> That's easy actually, since ASCII is a 7-bit code it can only contain char
> values between 0-127 or in other words the highest bit must not be set in any
> char. But probably this strict check could break other stuff.
As long as you exclude extended ascii and data corruption, I don't know what
else that could break. My guess would be that ASCII as understood by XFS users
would be the 0-127 and not the various mix of extensions. If you want to
include support for extended ascii...then I don't think there's any way to
determine non-probabilistically the difference between ASCII and UTF based on
the data itself.
I have no idea what the current behavior is with respect to extended ASCII
(whether it's supported, or works, or anything).

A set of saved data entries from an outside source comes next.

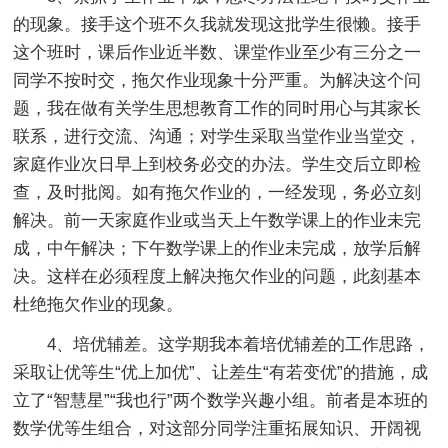
的现象。接手这个班不久我就发现这批学生很懒。接手
这个班时，课后作业近半数、课堂作业至少有三分之一
同学不按时交，拖欠作业现象十分严重。为解决这个问
题，我在做有关学生思想教育工作的同时用心与其家长
联系，进行交流、沟通；对学生采取当堂作业当堂交，
家庭作业次日早上到校务必交的办法。学生交后立即检
查，及时批阅。如有拖欠作业的，一经发现，务必立刻
解决。前一天家庭作业或当天上午数学课上的作业未完
成，中午解决；下午数学课上的作业未完成，放学后解
决。这样在必须程度上解决拖欠作业的问题，此刻基本
杜绝拖欠作业的现象。
4、培优辅差。这学期我本着培优辅差的工作思路，
采取让优等生“优上加优”、让差生“有若变优”的措施，成
立了“智慧星”“我也行”两个数学兴趣小组。前者是本班的
数学优等生组合，对这部分同学注重拓展知识、开阔视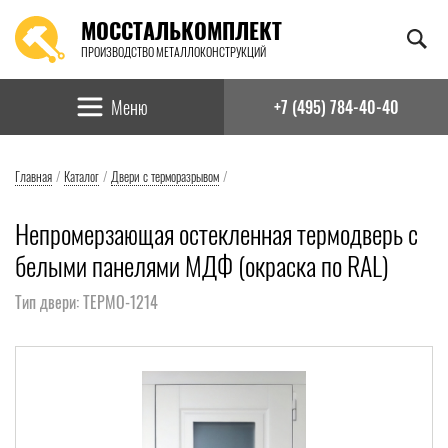
МОССТАЛЬКОМПЛЕКТ
ПРОИЗВОДСТВО МЕТАЛЛОКОНСТРУКЦИЙ
Найти:
Меню
+7 (495) 784-40-40
Главная
/
Каталог
/
Двери с терморазрывом
/
Непромерзающая остекленная термодверь с
белыми панелями МДФ (окраска по RAL)
Тип двери: ТЕРМО-1214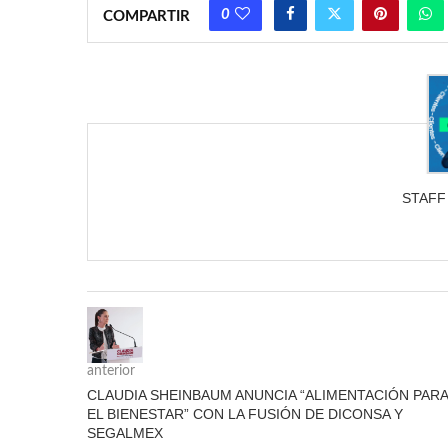
0
COMPARTIR
STAFF
anterior
CLAUDIA SHEINBAUM ANUNCIA “ALIMENTACIÓN PARA
EL BIENESTAR” CON LA FUSIÓN DE DICONSA Y
SEGALMEX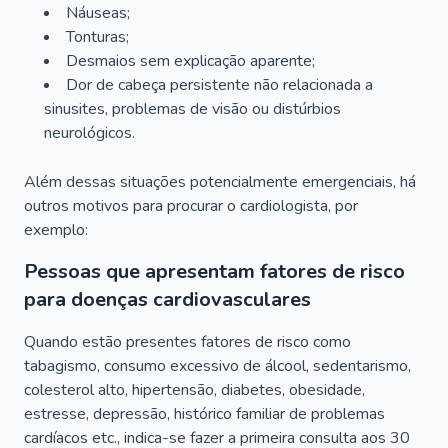
Náuseas;
Tonturas;
Desmaios sem explicação aparente;
Dor de cabeça persistente não relacionada a
sinusites, problemas de visão ou distúrbios
neurológicos.
Além dessas situações potencialmente emergenciais, há
outros motivos para procurar o cardiologista, por
exemplo:
Pessoas que apresentam fatores de risco
para doenças cardiovasculares
Quando estão presentes fatores de risco como
tabagismo, consumo excessivo de álcool, sedentarismo,
colesterol alto, hipertensão, diabetes, obesidade,
estresse, depressão, histórico familiar de problemas
cardíacos etc., indica-se fazer a primeira consulta aos 30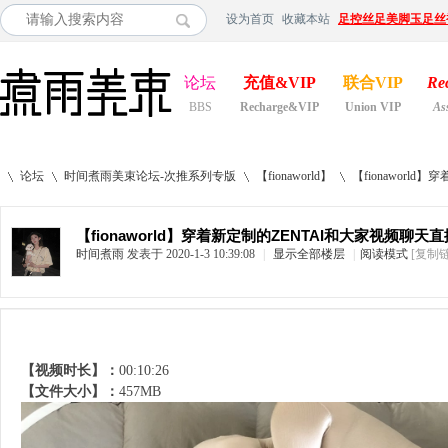
设为首页
收藏本站
足控丝足美脚玉足丝
论坛
充值&VIP
联合VIP
Re
BBS
Recharge&VIP
Union VIP
As
论坛
时间煮雨美束论坛-次推系列专版
【fionaworld】
【fionaworld
【fionaworld】穿着新定制的ZENTAI和大家视频聊天直
时间煮雨
发表于 2020-1-3 10:39:08
|
显示全部楼层
|
阅读模式
[复制
»
›
›
›
【视频时长】：
00:10:26
【文件大小】：
457MB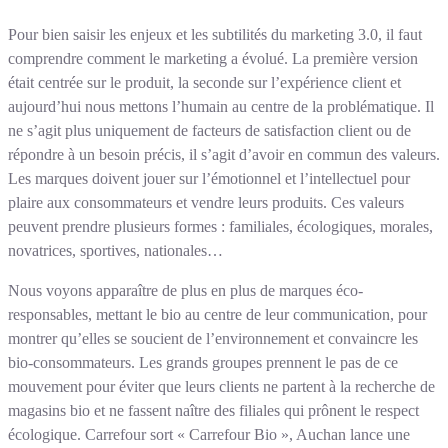
Pour bien saisir les enjeux et les subtilités du marketing 3.0, il faut
comprendre comment le marketing a évolué. La première version
était centrée sur le produit, la seconde sur l’expérience client et
aujourd’hui nous mettons l’humain au centre de la problématique. Il
ne s’agit plus uniquement de facteurs de satisfaction client ou de
répondre à un besoin précis, il s’agit d’avoir en commun des valeurs.
Les marques doivent jouer sur l’émotionnel et l’intellectuel pour
plaire aux consommateurs et vendre leurs produits. Ces valeurs
peuvent prendre plusieurs formes : familiales, écologiques, morales,
novatrices, sportives, nationales…
Nous voyons apparaître de plus en plus de marques éco-
responsables, mettant le bio au centre de leur communication, pour
montrer qu’elles se soucient de l’environnement et convaincre les
bio-consommateurs. Les grands groupes prennent le pas de ce
mouvement pour éviter que leurs clients ne partent à la recherche de
magasins bio et ne fassent naître des filiales qui prônent le respect
écologique. Carrefour sort « Carrefour Bio », Auchan lance une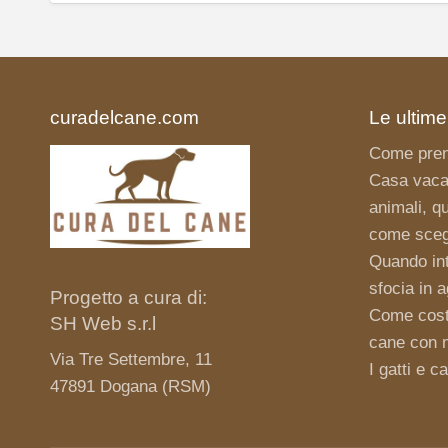
curadelcane.com
Le ultime
Come pren
Casa vaca
animali, qu
come scegl
Quando int
sfocia in 
Progetto a cura di:
Come costr
SH Web s.r.l
cane con ma
Via Tre Settembre, 11
I gatti e c
47891 Dogana (RSM)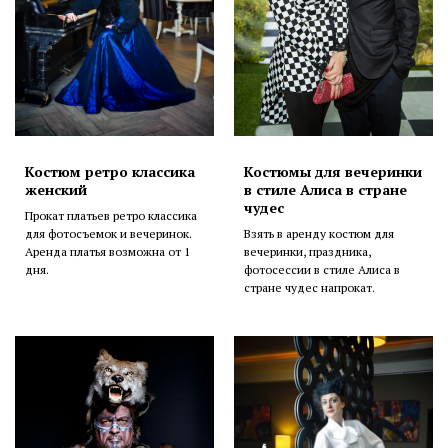
Костюм ретро классика
Костюмы для вечеринки
женский
в стиле Алиса в стране
чудес
Прокат платьев ретро классика
для фотосъемок и вечеринок.
Взять в аренду костюм для
Аренда платья возможна от 1
вечеринки, праздника,
дня.
фотосессии в стиле Алиса в
стране чудес напрокат.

From: xfs-bounces@xxxxxxxxxxx [mailto:xfs-bounces@xxxxxxxxxxx] On Behalf Of
Sent: Thursday, January 16, 2014 2:56 PM
Subject: Re: Files with non-ASCII names inaccessible after xfs_repair
> The utf-8 patches add a "is this valid utf-8" check to all the
> operations that care. We could probably do that for the ASCII-CI stuff
> if you can define what ASCII means....
That's easy actually, since ASCII is a 7-bit code it can only contain char
values between 0-127 or in other words the highest bit must not be set in any
char. But probably this strict check could break other stuff.